[Extracted data Boundary: Start]
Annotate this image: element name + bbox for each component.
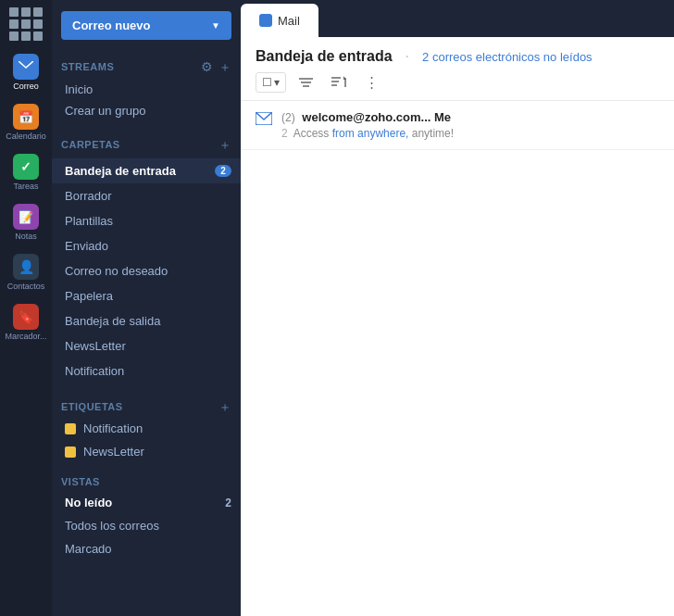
streams-add-button[interactable]: ＋ bbox=[218, 60, 231, 73]
bookmarks-icon: 🔖 bbox=[13, 304, 39, 330]
label-newsletter-text: NewsLetter bbox=[83, 445, 144, 459]
more-options-button[interactable]: ⋮ bbox=[359, 72, 384, 93]
folder-list: Bandeja de entrada 2 Borrador Plantillas… bbox=[52, 155, 241, 387]
streams-title: STREAMS bbox=[61, 61, 114, 72]
mail-list: (2) welcome@zoho.com... Me 2 Access from… bbox=[241, 101, 674, 616]
nav-notas-label: Notas bbox=[15, 232, 37, 241]
mail-from-0: welcome@zoho.com... Me bbox=[302, 110, 451, 124]
folders-section-header: CARPETAS ＋ bbox=[52, 125, 241, 155]
folder-bandeja-badge: 2 bbox=[215, 165, 231, 177]
dot-separator: · bbox=[406, 48, 409, 65]
folder-newsletter-label: NewsLetter bbox=[65, 339, 126, 353]
new-mail-arrow-icon: ▼ bbox=[211, 20, 220, 31]
nav-marcador[interactable]: 🔖 Marcador... bbox=[4, 298, 48, 346]
label-newsletter[interactable]: NewsLetter bbox=[52, 440, 241, 463]
folder-bandeja-label: Bandeja de entrada bbox=[65, 164, 176, 178]
tab-mail[interactable]: Mail bbox=[241, 4, 318, 37]
view-todos-label: Todos los correos bbox=[65, 519, 159, 533]
streams-section-header: STREAMS ⚙ ＋ bbox=[52, 47, 241, 77]
sidebar: Correo nuevo ▼ STREAMS ⚙ ＋ Inicio Crear … bbox=[52, 0, 241, 616]
contacts-icon: 👤 bbox=[13, 254, 39, 280]
stream-crear-grupo-link[interactable]: Crear un grupo bbox=[61, 100, 231, 121]
folder-correo-no-deseado-label: Correo no deseado bbox=[65, 264, 168, 278]
folder-bandeja-salida-label: Bandeja de salida bbox=[65, 314, 160, 328]
mail-item-0[interactable]: (2) welcome@zoho.com... Me 2 Access from… bbox=[241, 101, 674, 150]
stream-inicio-link[interactable]: Inicio bbox=[61, 79, 231, 100]
sidebar-top: Correo nuevo ▼ bbox=[52, 0, 241, 47]
nav-contactos-label: Contactos bbox=[7, 282, 45, 291]
folder-papelera[interactable]: Papelera bbox=[52, 283, 241, 308]
nav-notas[interactable]: 📝 Notas bbox=[4, 198, 48, 246]
views-section-header: VISTAS bbox=[52, 463, 241, 491]
folder-enviado-label: Enviado bbox=[65, 239, 108, 253]
tab-mail-label: Mail bbox=[278, 14, 300, 28]
tab-bar: Mail bbox=[241, 0, 674, 37]
folder-borrador-label: Borrador bbox=[65, 189, 112, 203]
unread-count: 2 correos electrónicos no leídos bbox=[422, 50, 593, 64]
select-dropdown-button[interactable]: ☐ ▾ bbox=[256, 72, 286, 93]
label-notification-dot bbox=[65, 423, 76, 434]
view-marcado-label: Marcado bbox=[65, 542, 112, 556]
apps-grid-button[interactable] bbox=[9, 7, 43, 41]
streams-actions: ⚙ ＋ bbox=[201, 60, 231, 73]
inbox-title: Bandeja de entrada bbox=[256, 48, 393, 65]
label-newsletter-dot bbox=[65, 446, 76, 458]
sort-button[interactable] bbox=[326, 73, 352, 93]
mail-preview-0: 2 Access from anywhere, anytime! bbox=[281, 127, 659, 140]
tab-mail-icon bbox=[259, 14, 272, 27]
nav-contactos[interactable]: 👤 Contactos bbox=[4, 248, 48, 296]
dropdown-arrow-icon: ▾ bbox=[274, 76, 280, 89]
nav-calendario-label: Calendario bbox=[6, 132, 46, 141]
folder-correo-no-deseado[interactable]: Correo no deseado bbox=[52, 258, 241, 283]
nav-tareas-label: Tareas bbox=[13, 182, 38, 191]
mail-icon bbox=[13, 54, 39, 80]
folder-papelera-label: Papelera bbox=[65, 289, 113, 303]
mail-content-0: (2) welcome@zoho.com... Me 2 Access from… bbox=[281, 110, 659, 140]
view-no-leido-label: No leído bbox=[65, 496, 112, 509]
folder-bandeja-salida[interactable]: Bandeja de salida bbox=[52, 308, 241, 333]
folder-notification-label: Notification bbox=[65, 364, 124, 378]
views-list: No leído 2 Todos los correos Marcado bbox=[52, 491, 241, 560]
app-bar: Correo 📅 Calendario ✓ Tareas 📝 Notas 👤 C… bbox=[0, 0, 52, 616]
label-notification[interactable]: Notification bbox=[52, 417, 241, 440]
mail-header-top: Bandeja de entrada · 2 correos electróni… bbox=[256, 48, 659, 65]
folders-title: CARPETAS bbox=[61, 139, 120, 150]
nav-correo[interactable]: Correo bbox=[4, 48, 48, 96]
labels-list: Notification NewsLetter bbox=[52, 417, 241, 463]
labels-title: ETIQUETAS bbox=[61, 401, 123, 412]
folder-enviado[interactable]: Enviado bbox=[52, 233, 241, 258]
filter-button[interactable] bbox=[293, 73, 318, 93]
view-todos[interactable]: Todos los correos bbox=[52, 514, 241, 537]
nav-correo-label: Correo bbox=[13, 82, 39, 91]
mail-sender-0: (2) welcome@zoho.com... Me bbox=[281, 110, 659, 124]
streams-settings-button[interactable]: ⚙ bbox=[201, 60, 213, 73]
view-no-leido[interactable]: No leído 2 bbox=[52, 491, 241, 514]
folder-newsletter[interactable]: NewsLetter bbox=[52, 333, 241, 358]
folder-notification[interactable]: Notification bbox=[52, 358, 241, 383]
labels-section-header: ETIQUETAS ＋ bbox=[52, 387, 241, 417]
nav-calendario[interactable]: 📅 Calendario bbox=[4, 98, 48, 146]
mail-toolbar: ☐ ▾ ⋮ bbox=[256, 72, 659, 93]
folders-add-button[interactable]: ＋ bbox=[218, 138, 231, 151]
folder-borrador[interactable]: Borrador bbox=[52, 183, 241, 208]
new-mail-button[interactable]: Correo nuevo ▼ bbox=[61, 11, 231, 40]
mail-preview-num-0: 2 bbox=[281, 127, 288, 140]
view-no-leido-badge: 2 bbox=[225, 497, 231, 509]
calendar-icon: 📅 bbox=[13, 104, 39, 130]
folder-bandeja-entrada[interactable]: Bandeja de entrada 2 bbox=[52, 158, 241, 183]
view-marcado[interactable]: Marcado bbox=[52, 537, 241, 560]
views-title: VISTAS bbox=[61, 476, 100, 487]
label-notification-text: Notification bbox=[83, 421, 143, 435]
highlight-from: from bbox=[332, 127, 355, 140]
tasks-icon: ✓ bbox=[13, 154, 39, 180]
streams-links: Inicio Crear un grupo bbox=[52, 77, 241, 125]
labels-add-button[interactable]: ＋ bbox=[218, 400, 231, 413]
folder-plantillas[interactable]: Plantillas bbox=[52, 208, 241, 233]
main-panel: Mail Bandeja de entrada · 2 correos elec… bbox=[241, 0, 674, 616]
nav-tareas[interactable]: ✓ Tareas bbox=[4, 148, 48, 196]
checkbox-icon: ☐ bbox=[262, 76, 272, 89]
notes-icon: 📝 bbox=[13, 204, 39, 230]
nav-marcador-label: Marcador... bbox=[5, 332, 46, 341]
mail-preview-text-0: Access from anywhere, anytime! bbox=[293, 127, 454, 140]
folder-plantillas-label: Plantillas bbox=[65, 214, 113, 228]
[Extracted data Boundary: End]
* **What the task requires**
Will you set down the records word for word while leaving out every picture?

* **Response to the exercise**
Annotate this image: element name + bbox for each component.
streams-add-button[interactable]: ＋ bbox=[218, 60, 231, 73]
bookmarks-icon: 🔖 bbox=[13, 304, 39, 330]
label-newsletter-text: NewsLetter bbox=[83, 445, 144, 459]
more-options-button[interactable]: ⋮ bbox=[359, 72, 384, 93]
folder-list: Bandeja de entrada 2 Borrador Plantillas… bbox=[52, 155, 241, 387]
streams-title: STREAMS bbox=[61, 61, 114, 72]
mail-list: (2) welcome@zoho.com... Me 2 Access from… bbox=[241, 101, 674, 616]
nav-notas-label: Notas bbox=[15, 232, 37, 241]
mail-from-0: welcome@zoho.com... Me bbox=[302, 110, 451, 124]
folders-section-header: CARPETAS ＋ bbox=[52, 125, 241, 155]
folder-bandeja-badge: 2 bbox=[215, 165, 231, 177]
dot-separator: · bbox=[406, 48, 409, 65]
folder-newsletter-label: NewsLetter bbox=[65, 339, 126, 353]
new-mail-arrow-icon: ▼ bbox=[211, 20, 220, 31]
nav-marcador[interactable]: 🔖 Marcador... bbox=[4, 298, 48, 346]
label-newsletter[interactable]: NewsLetter bbox=[52, 440, 241, 463]
folder-bandeja-label: Bandeja de entrada bbox=[65, 164, 176, 178]
tab-mail[interactable]: Mail bbox=[241, 4, 318, 37]
view-todos-label: Todos los correos bbox=[65, 519, 159, 533]
streams-section-header: STREAMS ⚙ ＋ bbox=[52, 47, 241, 77]
sidebar: Correo nuevo ▼ STREAMS ⚙ ＋ Inicio Crear … bbox=[52, 0, 241, 616]
contacts-icon: 👤 bbox=[13, 254, 39, 280]
stream-crear-grupo-link[interactable]: Crear un grupo bbox=[61, 100, 231, 121]
folder-correo-no-deseado-label: Correo no deseado bbox=[65, 264, 168, 278]
folder-bandeja-salida-label: Bandeja de salida bbox=[65, 314, 160, 328]
mail-item-0[interactable]: (2) welcome@zoho.com... Me 2 Access from… bbox=[241, 101, 674, 150]
stream-inicio-link[interactable]: Inicio bbox=[61, 79, 231, 100]
sidebar-top: Correo nuevo ▼ bbox=[52, 0, 241, 47]
nav-contactos-label: Contactos bbox=[7, 282, 45, 291]
folder-papelera[interactable]: Papelera bbox=[52, 283, 241, 308]
nav-notas[interactable]: 📝 Notas bbox=[4, 198, 48, 246]
views-section-header: VISTAS bbox=[52, 463, 241, 491]
folder-enviado-label: Enviado bbox=[65, 239, 108, 253]
tab-mail-label: Mail bbox=[278, 14, 300, 28]
tab-bar: Mail bbox=[241, 0, 674, 37]
folder-borrador-label: Borrador bbox=[65, 189, 112, 203]
unread-count: 2 correos electrónicos no leídos bbox=[422, 50, 593, 64]
select-dropdown-button[interactable]: ☐ ▾ bbox=[256, 72, 286, 93]
label-notification-dot bbox=[65, 423, 76, 434]
view-marcado-label: Marcado bbox=[65, 542, 112, 556]
apps-grid-button[interactable] bbox=[9, 7, 43, 41]
streams-actions: ⚙ ＋ bbox=[201, 60, 231, 73]
inbox-title: Bandeja de entrada bbox=[256, 48, 393, 65]
label-newsletter-dot bbox=[65, 446, 76, 458]
sort-button[interactable] bbox=[326, 73, 352, 93]
mail-preview-0: 2 Access from anywhere, anytime! bbox=[281, 127, 659, 140]
tab-mail-icon bbox=[259, 14, 272, 27]
nav-contactos[interactable]: 👤 Contactos bbox=[4, 248, 48, 296]
dropdown-arrow-icon: ▾ bbox=[274, 76, 280, 89]
nav-calendario-label: Calendario bbox=[6, 132, 46, 141]
folder-correo-no-deseado[interactable]: Correo no deseado bbox=[52, 258, 241, 283]
nav-tareas-label: Tareas bbox=[13, 182, 38, 191]
mail-icon bbox=[13, 54, 39, 80]
folder-papelera-label: Papelera bbox=[65, 289, 113, 303]
mail-content-0: (2) welcome@zoho.com... Me 2 Access from… bbox=[281, 110, 659, 140]
view-no-leido-label: No leído bbox=[65, 496, 112, 509]
folder-bandeja-salida[interactable]: Bandeja de salida bbox=[52, 308, 241, 333]
folder-notification-label: Notification bbox=[65, 364, 124, 378]
views-list: No leído 2 Todos los correos Marcado bbox=[52, 491, 241, 560]
app-bar: Correo 📅 Calendario ✓ Tareas 📝 Notas 👤 C… bbox=[0, 0, 52, 616]
label-notification[interactable]: Notification bbox=[52, 417, 241, 440]
mail-header-top: Bandeja de entrada · 2 correos electróni… bbox=[256, 48, 659, 65]
folders-title: CARPETAS bbox=[61, 139, 120, 150]
nav-correo[interactable]: Correo bbox=[4, 48, 48, 96]
labels-list: Notification NewsLetter bbox=[52, 417, 241, 463]
labels-title: ETIQUETAS bbox=[61, 401, 123, 412]
folder-enviado[interactable]: Enviado bbox=[52, 233, 241, 258]
filter-button[interactable] bbox=[293, 73, 318, 93]
view-todos[interactable]: Todos los correos bbox=[52, 514, 241, 537]
nav-correo-label: Correo bbox=[13, 82, 39, 91]
mail-sender-0: (2) welcome@zoho.com... Me bbox=[281, 110, 659, 124]
streams-settings-button[interactable]: ⚙ bbox=[201, 60, 213, 73]
view-no-leido[interactable]: No leído 2 bbox=[52, 491, 241, 514]
folder-newsletter[interactable]: NewsLetter bbox=[52, 333, 241, 358]
folder-notification[interactable]: Notification bbox=[52, 358, 241, 383]
labels-section-header: ETIQUETAS ＋ bbox=[52, 387, 241, 417]
nav-calendario[interactable]: 📅 Calendario bbox=[4, 98, 48, 146]
mail-toolbar: ☐ ▾ ⋮ bbox=[256, 72, 659, 93]
folders-add-button[interactable]: ＋ bbox=[218, 138, 231, 151]
folder-borrador[interactable]: Borrador bbox=[52, 183, 241, 208]
new-mail-button[interactable]: Correo nuevo ▼ bbox=[61, 11, 231, 40]
mail-preview-num-0: 2 bbox=[281, 127, 288, 140]
view-no-leido-badge: 2 bbox=[225, 497, 231, 509]
calendar-icon: 📅 bbox=[13, 104, 39, 130]
folder-bandeja-entrada[interactable]: Bandeja de entrada 2 bbox=[52, 158, 241, 183]
view-marcado[interactable]: Marcado bbox=[52, 537, 241, 560]
views-title: VISTAS bbox=[61, 476, 100, 487]
label-notification-text: Notification bbox=[83, 421, 143, 435]
highlight-from: from bbox=[332, 127, 355, 140]
tasks-icon: ✓ bbox=[13, 154, 39, 180]
streams-links: Inicio Crear un grupo bbox=[52, 77, 241, 125]
labels-add-button[interactable]: ＋ bbox=[218, 400, 231, 413]
folder-plantillas[interactable]: Plantillas bbox=[52, 208, 241, 233]
main-panel: Mail Bandeja de entrada · 2 correos elec… bbox=[241, 0, 674, 616]
nav-tareas[interactable]: ✓ Tareas bbox=[4, 148, 48, 196]
checkbox-icon: ☐ bbox=[262, 76, 272, 89]
notes-icon: 📝 bbox=[13, 204, 39, 230]
nav-marcador-label: Marcador... bbox=[5, 332, 46, 341]
mail-preview-text-0: Access from anywhere, anytime! bbox=[293, 127, 454, 140]
folder-plantillas-label: Plantillas bbox=[65, 214, 113, 228]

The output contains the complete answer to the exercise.